Proposed water hike means big bills for businesses

Proposed increases in water and wastewater charges in Halifax would mean hundreds of thousands of dollars in increases for some businesses and organizations that use a lot of water.

Some businesses would pay hundreds of thousands of dollars more per year

If the UARB approves Halifax Water's request, it would cost businesses like Oland Brewery hundreds of thousands of dollars per year. (CBC)

Proposed increases in water and wastewater charges in Halifax would mean hundreds of thousands of dollars in increases for some businesses and organizations that use a lot of water.

If the Nova Scotia Utility and Review Board approves the increase, it would add about $190 per year to the average bill.

The first proposed increase is set to take effect in July 1 and the second would take effect Apr. 1, 2014.

But for businesses like the Oland Brewery in Halifax, and increase in the cost of water rates would add up to much more.

Wade Keller, a spokesperson for the brewery, said an 11 to 16 per cent increase in water rates combined with new wastewater charges would cost Oland hundreds of thousands per year.  

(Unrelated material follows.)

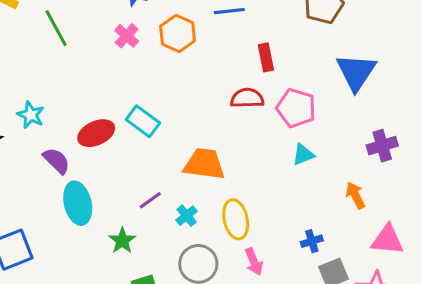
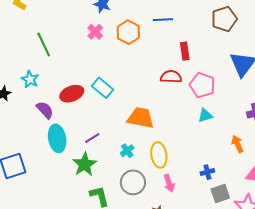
green line: (56, 28) -> (44, 45), moved
purple line: (150, 200) -> (92, 138), moved
green star: (122, 241) -> (85, 164), size x1.4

"Some of it goes into bottles and the rest of it goes down the drain and so we're facing some challenges with a potential increase in how much we pay for putting that water down the drain," said Keller.    

"We're looking at an increase, we're thinking it'll be about $100,000 a year for the water rate increase and then the wastewater is an additional $400,000 on top of that."  

Keller said those costs will result in beer that's more expensive. He said that could hurt Halifax when it comes to securing national brewing contracts.

Capital Health is expected to take a $300-thousand dollar hit when water rates rise.  

The Town of Truro is also looking at a double-digit rate increase.  

Parking lot owners would also see a jump in their costs. When snow and rain water hits asphalt, it doesn't get absorbed into the earth; instead, it's diverted into the city's storm water system.   

Parking lot owners — no matter how big or small the lot — willl have to start paying. That includes residential driveways and larger lots.